* [Task item]
Strip out the pictures and output each remaining line of the data word for word.

____ Source material

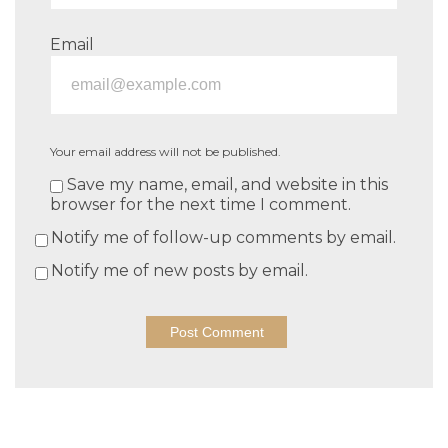
Email
Your email address will not be published.
Save my name, email, and website in this
browser for the next time I comment.
Notify me of follow-up comments by email.
Notify me of new posts by email.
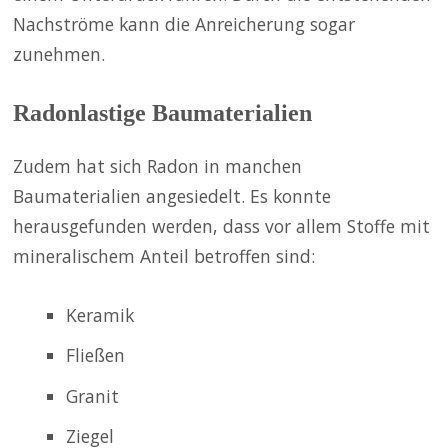
Nachströme kann die Anreicherung sogar
zunehmen.
Radonlastige Baumaterialien
Zudem hat sich Radon in manchen
Baumaterialien angesiedelt. Es konnte
herausgefunden werden, dass vor allem Stoffe mit
mineralischem Anteil betroffen sind:
Keramik
Fließen
Granit
Ziegel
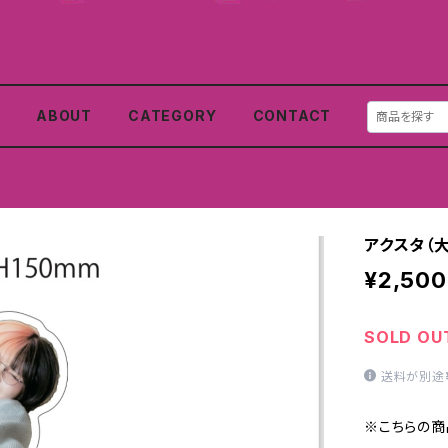
E
ABOUT
CATEGORY
CONTACT
アクスタ（大
¥2,500
SOLD OU
送料が別途
※こちらの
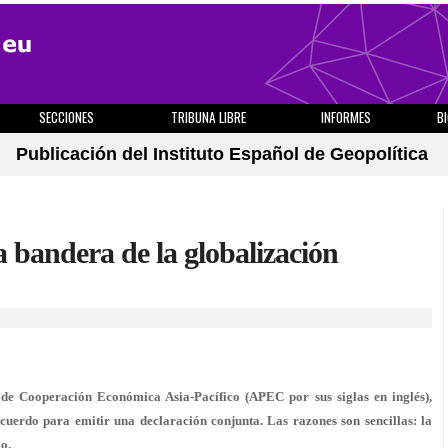
SECCIONES
TRIBUNA LIBRE
INFORMES
B
Publicación del Instituto Español de Geopolítica
 bandera de la globalización
de Cooperación Económica Asia-Pacífico (APEC por sus siglas en inglés),
acuerdo para emitir una declaración conjunta. Las razones son sencillas: la
o.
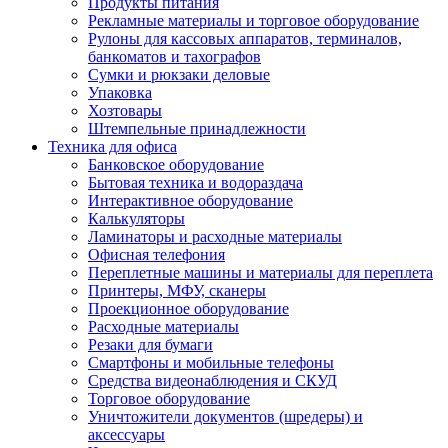
Продукты питания
Рекламные материалы и торговое оборудование
Рулоны для кассовых аппаратов, терминалов,
банкоматов и тахографов
Сумки и рюкзаки деловые
Упаковка
Хозтовары
Штемпельные принадлежности
Техника для офиса
Банковское оборудование
Бытовая техника и водораздача
Интерактивное оборудование
Калькуляторы
Ламинаторы и расходные материалы
Офисная телефония
Переплетные машины и материалы для переплета
Принтеры, МФУ, сканеры
Проекционное оборудование
Расходные материалы
Резаки для бумаги
Смартфоны и мобильные телефоны
Средства видеонаблюдения и СКУД
Торговое оборудование
Уничтожители документов (шредеры) и
аксессуары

________

* [Response to the exercise]
Email
Your email address will not be published.
Save my name, email, and website in this
browser for the next time I comment.
Notify me of follow-up comments by email.
Notify me of new posts by email.
Nachströme kann die Anreicherung sogar
zunehmen.
Radonlastige Baumaterialien
Zudem hat sich Radon in manchen
Baumaterialien angesiedelt. Es konnte
herausgefunden werden, dass vor allem Stoffe mit
mineralischem Anteil betroffen sind:
Keramik
Fließen
Granit
Ziegel
E
ABOUT
CATEGORY
CONTACT
アクスタ（大
¥2,500
SOLD OU
送料が別途
※こちらの
SECCIONES
TRIBUNA LIBRE
INFORMES
B
Publicación del Instituto Español de Geopolítica
 bandera de la globalización
de Cooperación Económica Asia-Pacífico (APEC por sus siglas en inglés),
acuerdo para emitir una declaración conjunta. Las razones son sencillas: la
o.
Продукты питания
Рекламные материалы и торговое оборудование
Рулоны для кассовых аппаратов, терминалов,
банкоматов и тахографов
Сумки и рюкзаки деловые
Упаковка
Хозтовары
Штемпельные принадлежности
Техника для офиса
Банковское оборудование
Бытовая техника и водораздача
Интерактивное оборудование
Калькуляторы
Ламинаторы и расходные материалы
Офисная телефония
Переплетные машины и материалы для переплета
Принтеры, МФУ, сканеры
Проекционное оборудование
Расходные материалы
Резаки для бумаги
Смартфоны и мобильные телефоны
Средства видеонаблюдения и СКУД
Торговое оборудование
Уничтожители документов (шредеры) и
аксессуары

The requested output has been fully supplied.